There was one night, maybe a year and a half in, I actually pulled up his number. I sat on my couch with my thumb over the call button for I don’t know how long.
I even typed out a text. “Dad, can we talk.” I deleted it. I told myself I’d do it that weekend instead. I didn’t. I don’t even remember what I did that weekend. Nothing important, I’m sure.
Ray kept talking in that parking lot and I kept standing there like my feet were glued to the ground.
“I asked him about it once,” Ray said. “Second year, I think. I figured he was waiting on somebody. So I walked over and asked him straight. Why do you come here every day, mister?”

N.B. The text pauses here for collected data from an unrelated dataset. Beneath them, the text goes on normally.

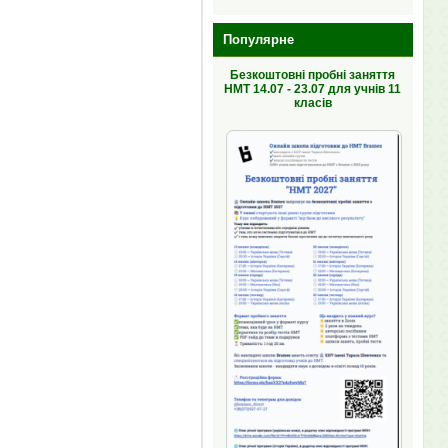
Популярне
Безкоштовні пробні заняття
НМТ 14.07 - 23.07 для учнів 11
класів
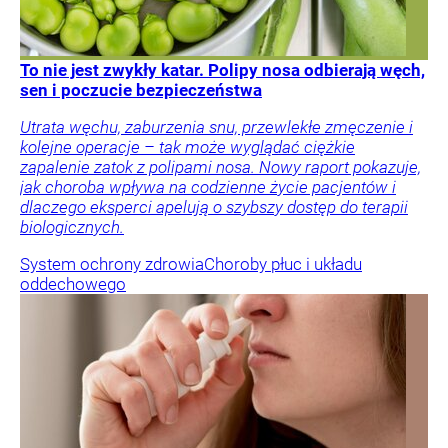
To nie jest zwykły katar. Polipy nosa odbierają węch,
sen i poczucie bezpieczeństwa
Utrata węchu, zaburzenia snu, przewlekłe zmęczenie i
kolejne operacje – tak może wyglądać ciężkie
zapalenie zatok z polipami nosa. Nowy raport pokazuje,
jak choroba wpływa na codzienne życie pacjentów i
dlaczego eksperci apelują o szybszy dostęp do terapii
biologicznych.
System ochrony zdrowia
Choroby płuc i układu
oddechowego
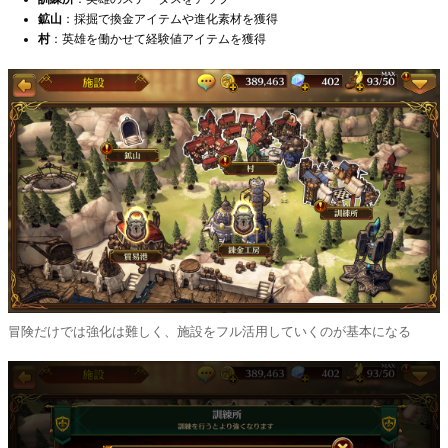
鉱山
：採掘で換金アイテムや進化素材を獲得
村
：英雄を働かせて経験値アイテムを獲得
冒険だけでは強化は難しく、施設をフル活用していくのが基本になる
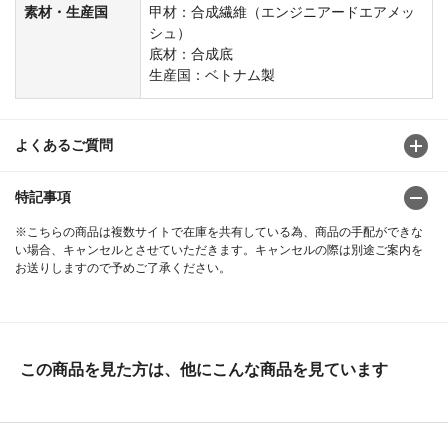
素材・生産国
甲材：合成繊維（エンジニアードエアメッ
シュ）
底材：合成底
生産国：ベトナム製
よくあるご質問
特記事項
※こちらの商品は複数サイトで在庫を共有している為、商品の手配ができな
い場合、キャンセルとさせていただきます。キャンセルの際は別途ご案内を
お送りしますので予めご了承ください。
この商品を見た方は、他にこんな商品を見ています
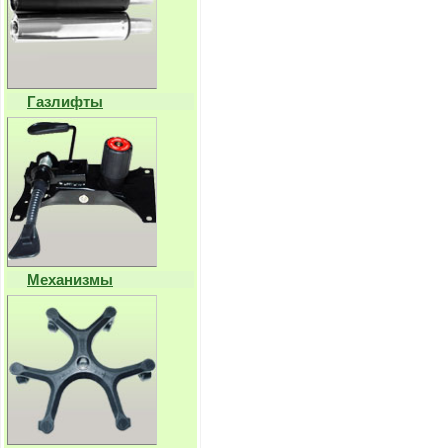
Газлифты
Механизмы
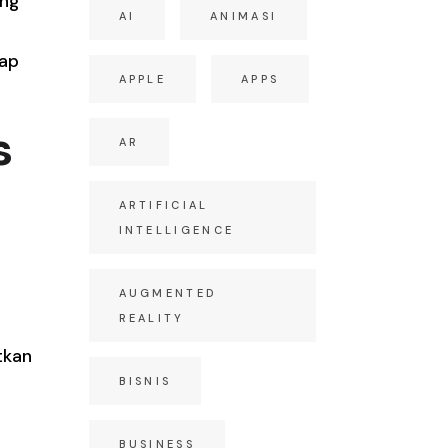
ang
AI
ANIMASI
tap
APPLE
APPS
s
AR
ARTIFICIAL
INTELLIGENCE
AUGMENTED
REALITY
tkan
BISNIS
BUSINESS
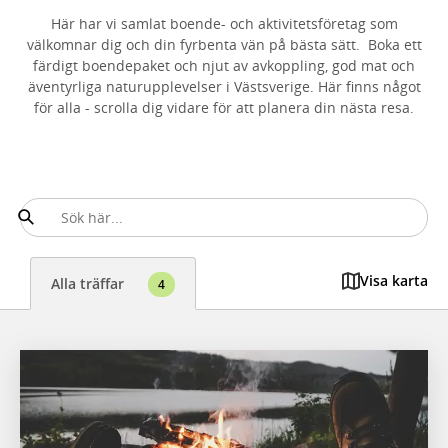
Här har vi samlat boende- och aktivitetsföretag som
välkomnar dig och din fyrbenta vän på bästa sätt. Boka ett
färdigt boendepaket och njut av avkoppling, god mat och
äventyrliga naturupplevelser i Västsverige.
Här finns något
för alla - scrolla dig vidare för att planera din nästa resa.
Visa karta
Alla träffar
4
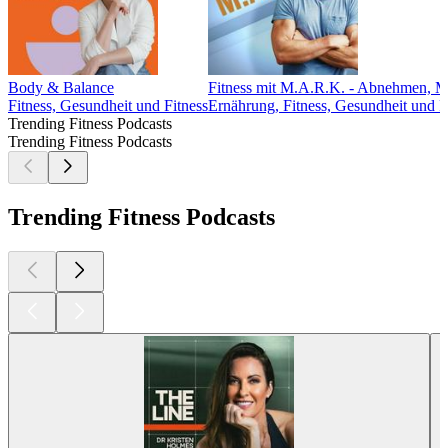
Body & Balance
Fitness mit M.A.R.K. - Abnehmen, M
Fitness, Gesundheit und Fitness
Ernährung, Fitness, Gesundheit und F
Trending Fitness Podcasts
Trending Fitness Podcasts
Trending Fitness Podcasts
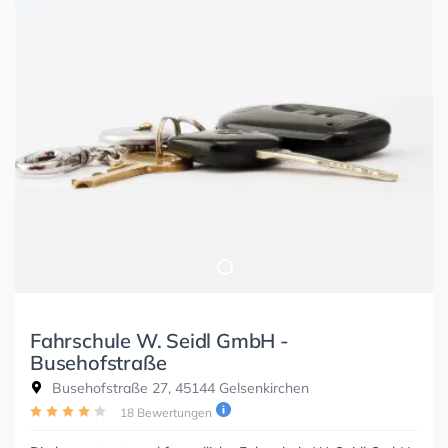
Fahrschule W. Seidl GmbH -
Busehofstraße
Busehofstraße 27, 45144 Gelsenkirchen
18 Bewertungen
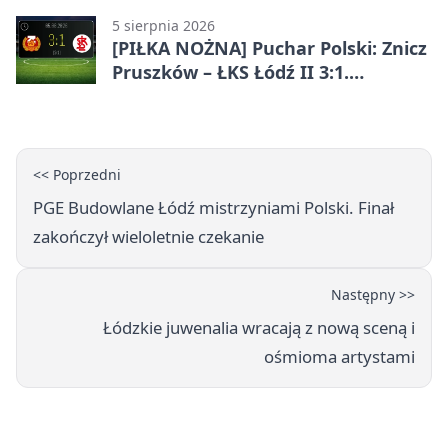
5 sierpnia 2026
[PIŁKA NOŻNA] Puchar Polski: Znicz
Pruszków – ŁKS Łódź II 3:1.
Łodzianie poza rozgrywkami
<< Poprzedni
PGE Budowlane Łódź mistrzyniami Polski. Finał
zakończył wieloletnie czekanie
Następny >>
Łódzkie juwenalia wracają z nową sceną i
ośmioma artystami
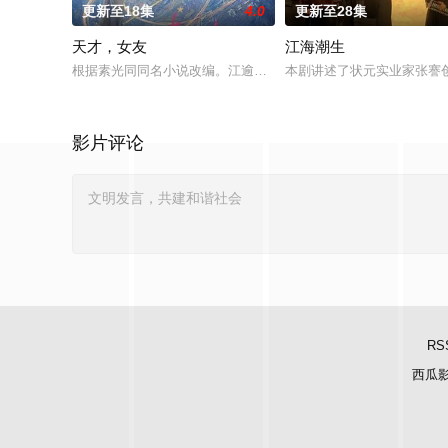
更新至18集
4.0
更新至28集
天才，女友
江海潮生
根据素光同同名小说改编。江逾白长大以后，林知夏忽然对他说：
本剧讲述了状元实业家张謇
影片评论
RS
西瓜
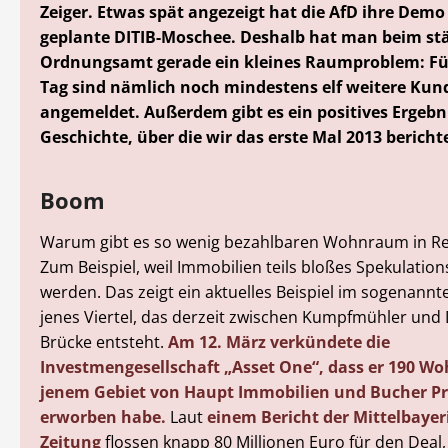
Zeiger. Etwas spät angezeigt hat die AfD ihre Demo
geplante DITIB-Moschee. Deshalb hat man beim st
Ordnungsamt gerade ein kleines Raumproblem: Fü
Tag sind nämlich noch mindestens elf weitere Ku
angemeldet. Außerdem gibt es ein positives Ergebni
Geschichte, über die wir das erste Mal 2013 bericht
Boom
Warum gibt es so wenig bezahlbaren Wohnraum in R
Zum Beispiel, weil Immobilien teils bloßes Spekulation
werden. Das zeigt ein aktuelles Beispiel im sogenann
jenes Viertel, das derzeit zwischen Kumpfmühler und
Brücke entsteht.
Am 12. März verkündete die
Investmengesellschaft „Asset One“, dass er 190 W
jenem Gebiet von Haupt Immobilien und Bucher Pr
erworben habe.
Laut
einem Bericht der Mittelbaye
Zeitung
flossen knapp 80 Millionen Euro für den Deal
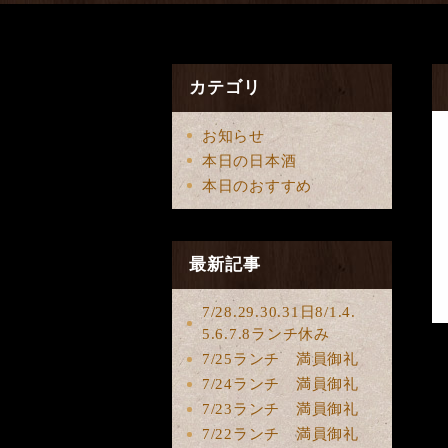
カテゴリ
お知らせ
本日の日本酒
本日のおすすめ
最新記事
7/28.29.30.31日8/1.4.
5.6.7.8ランチ休み
7/25ランチ 満員御礼
7/24ランチ 満員御礼
7/23ランチ 満員御礼
7/22ランチ 満員御礼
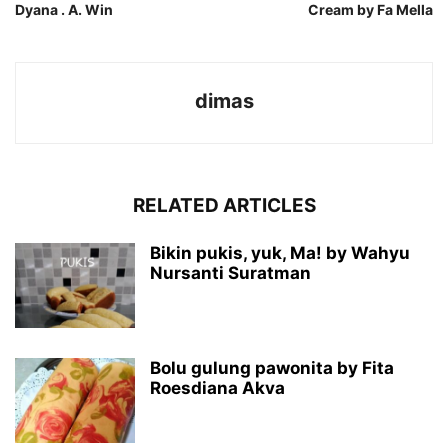
Dyana . A. Win
Cream by Fa Mella
dimas
RELATED ARTICLES
Bikin pukis, yuk, Ma! by Wahyu
Nursanti Suratman
Bolu gulung pawonita by Fita
Roesdiana Akva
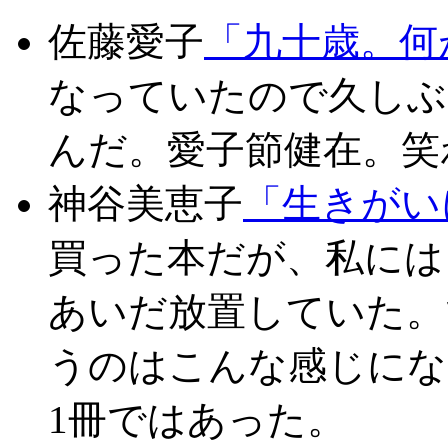
佐藤愛子
「九十歳。何
なっていたので久しぶ
んだ。愛子節健在。笑
神谷美恵子
「生きがい
買った本だが、私には
あいだ放置していた。
うのはこんな感じにな
1冊ではあった。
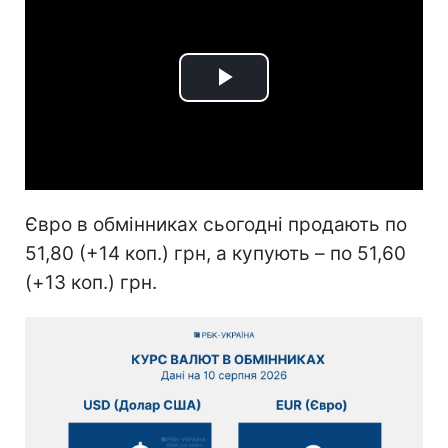
Play
Video
Євро в обмінниках сьогодні продають по
51,80 (+14 коп.) грн, а купують – по 51,60
(+13 коп.) грн.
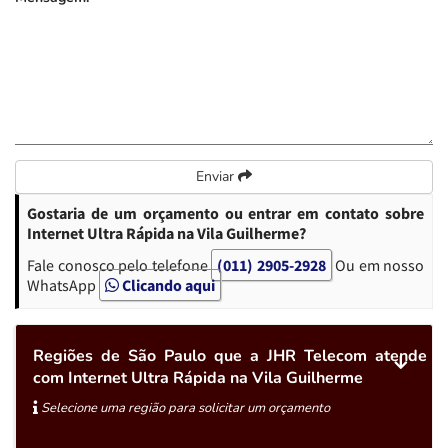
Enviar
Gostaria de um orçamento ou entrar em contato sobre
Internet Ultra Rápida na Vila Guilherme?
Fale conosco pelo telefone
(011) 2905-2928
Ou em nosso
WhatsApp
Clicando aqui
Regiões de São Paulo que a JHR Telecom atende
com Internet Ultra Rápida na Vila Guilherme
Selecione uma região para solicitar um orçamento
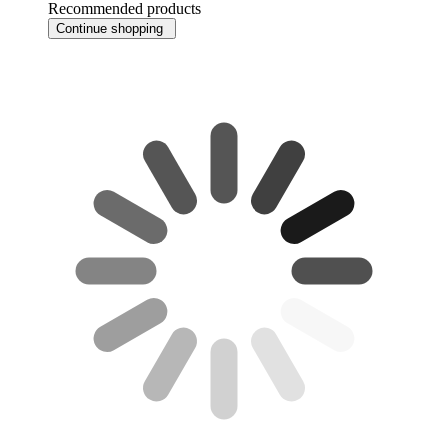
Recommended products
Continue shopping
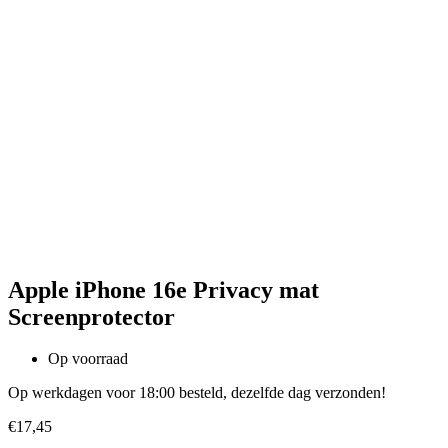
Apple iPhone 16e Privacy mat
Screenprotector
Op voorraad
Op werkdagen voor 18:00 besteld, dezelfde dag verzonden!
€
17,45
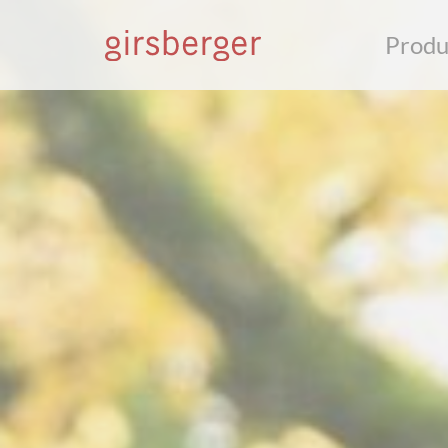
Produ
S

I didn’t want to hear the answer and I needed to hear it more than I’ve needed anything in my life.
“He said, ‘I just need to see her walk through that door.'” Ray’s voice dropped real low. “‘That’s how I know she’s okay.'”
I started shaking right there on the church steps. Three years. Twelve o’clock sharp. Every single day I’d walked out of that building to grab a salad or run to my car, and forty feet away my father was sitting in his Buick, watching me, making sure I was alright, and then driving home without ever saying a word.
I asked Ray why he never just came inside. Why he never walked up to me. Ray shrugged, slow and sad. “I think he was scared you’d tell him to leave.”
And he was right. God help me, in that first year, I probably would have.
I thought that was the whole story. I thought I’d already heard the worst part.
Then Ray said, “There’s one more thing, Mrs. Ellis.” And he reached into his jacket pocket.
“Every single day,” he said, “he had a second sandwich sitting on the passenger seat. Wrapped in foil. Never ate it. Brought it back home, far as I could tell, and brought a fresh one the next day. Same thing every time.”
I asked him what kind. The accountant in me, I guess. Always needing the line item even when my whole life is falling apart.